I recently went to North Carolina with some friends to help the residents in the aftermath of Hurricane Florence. I was there four weeks after Florence made landfall, but the damage she left in her wake was still apparent. Massive trees had been uprooted. Steeples had been blown off of churches. Most buildings had tarps fastened tightly to the roofs because the shingles had been ripped away. And that was just what was noticeable as we drove past.
As I met with residents, I learned of walls and carpet that were ruined, windows that had been blown in, and water-soaked furniture that had been ruined. One of the biggest problems from the hurricane aftermath, was the air ducts that had been flooded under the homes of the local residents. All the soggy duct work had to be removed. Thousands of dollars’ worth of damage.

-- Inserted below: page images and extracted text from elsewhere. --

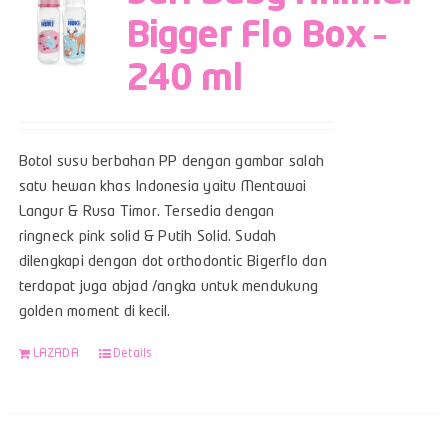
Bigger Flo Box –
240 ml
Botol susu berbahan PP dengan gambar salah
satu hewan khas Indonesia yaitu Mentawai
Langur & Rusa Timor. Tersedia dengan
ringneck pink solid & Putih Solid. Sudah
dilengkapi dengan dot orthodontic Bigerflo dan
terdapat juga abjad /angka untuk mendukung
golden moment di kecil.
LAZADA
Details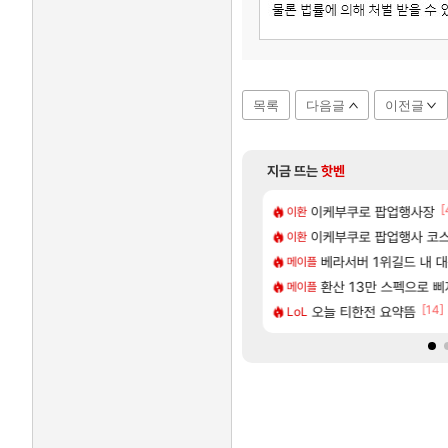
목록
다음글
이전글
지금 뜨는
핫벤
[173]
[
욕장
이케부쿠로 팝업행사장
모든 엘리트 골렘 위치 공
비스트
이환
[59]
넷플릭스에서 예고편 공개 예정
게 까네
이케부쿠로 팝업행사 코스
모든 요리/작물 책 획득 위치
비스트
이환
[140]
가가 짜치는게 이거임 ㅋㅋ
업그레이드 아이템 획득 위치 공략 (89개)
무한대 아난타 유출과 앞
베라서버 1위길드 내 대
섭컬겜
메이플
[8]
드팔아 월 2천만원 넘게 버는 인간 있던데
하루 성우 정보 및 주요 필모
라스트 에포크 시즌5 - 
환산 13만 스펙으로 삐져서 매
PV
메이플
[1]
[19]
[14]
자연흡기?
로벌서버 해외 유저 반응
오늘 티한전 요약뜸
‘GTA 6’ 예판 흥행…
해외겜
LoL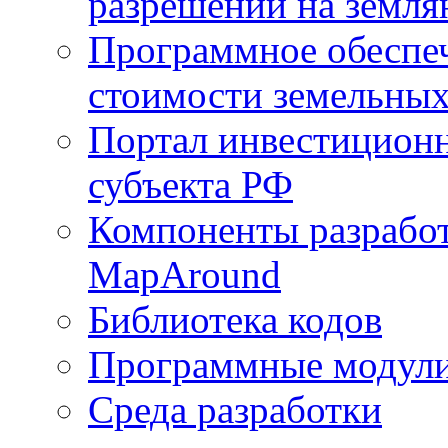
разрешений на земля
Программное обеспеч
стоимости земельных
Портал инвестиционн
субъекта РФ
Компоненты разработ
MapAround
Библиотека кодов
Программные модул
Среда разработки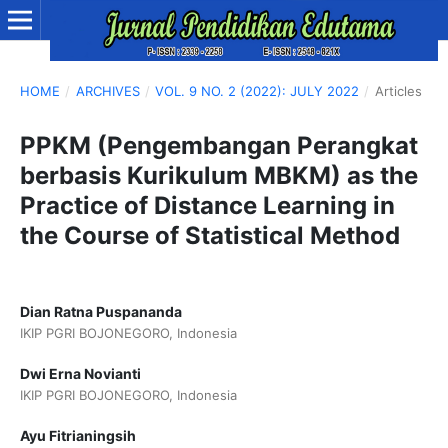
HOME
/
ARCHIVES
/
VOL. 9 NO. 2 (2022): JULY 2022
/
Articles
PPKM (Pengembangan Perangkat
berbasis Kurikulum MBKM) as the
Practice of Distance Learning in
the Course of Statistical Method
Dian Ratna Puspananda
IKIP PGRI BOJONEGORO, Indonesia
Dwi Erna Novianti
IKIP PGRI BOJONEGORO, Indonesia
Ayu Fitrianingsih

Amidst all this devastation, Mary and Dale* were a beacon of hope. Dale is a local, he was born and raised in the home across the street. Mary is his wife and one of the kindest women I have met. As we pulled up to their home, the front lawn was beautifully manicured with a large, lighted, cross in the center. Theirs was one of the homes which needed the duct work removed. We crawled under the home and pulled out meters upon meters of soggy, insulation lined pipes. After gutting the duct, Mary and Dale kindly let us stay at their home for lunch.
As we talked with them over sandwiches, I learned this is the 5th time they have had to completely remove the heating and venting system due to flooding. 5 times! And yet, as my friends and I worked, they were nothing but cheery and grateful. Why was that? How were they able to be so hopeful and happy amidst such tragedy?
As I watched them I decided that their commitment and love in marriage made that happy difference in their lives. Their marriage to me made them cheerful during seemingly hopeless times.
Scientific evidence demonstrates that marriage is a major benefactor to the mental health of both men and women. As those who are married experience lower levels of depression and anxiety and overall less psychological stress than those who are cohabitating, single, divorced, or widowed.
Mary and Dale have been married for 49 years! They are making plans to celebrate their 50th anniversary by recreating their original wedding next year. Mary was almost giddy as she told us of their preparations for their wedding, as if she were a young bride all over again. She told us of their quaint Methodist church down the street and all the guests who she hopes will be at their second wedding ceremony. In many ways, she still is that young bride of 50 years ago. Social scientists reported that married people have a higher quality of life than the unmarried or divorced: meaning that they often live longer, healthier, happier, and have a more sexually fulfilling life.
For Mary, her marriage to Dale was her whole world. When she invited us into her home to show us pictures of her family, I asked if she had pictures from her wedding. Unfortunately, there weren’t any for us to see, however, hanging on her wall was a picture of Mary and Dale’s daughter wearing the most beautiful wedding gown; Mary’s wedding gown. Their daughter saw the joy that marriage brought to her parents and hoped to invite the same blessings into her life by bringing to her wedding a piece of Mary and Dale’s.
At a time when divorce is common, and commitment is not, Mary and Dale’s story is inspiring. Of course, these last 50 years have not been without their challenges, but marriage is not something to throw out and replace like old air ducts after flooding. Marriage takes effort, but it’s worth the work. Make plans today for your 50th wedding anniversary and don’t settle for anything less.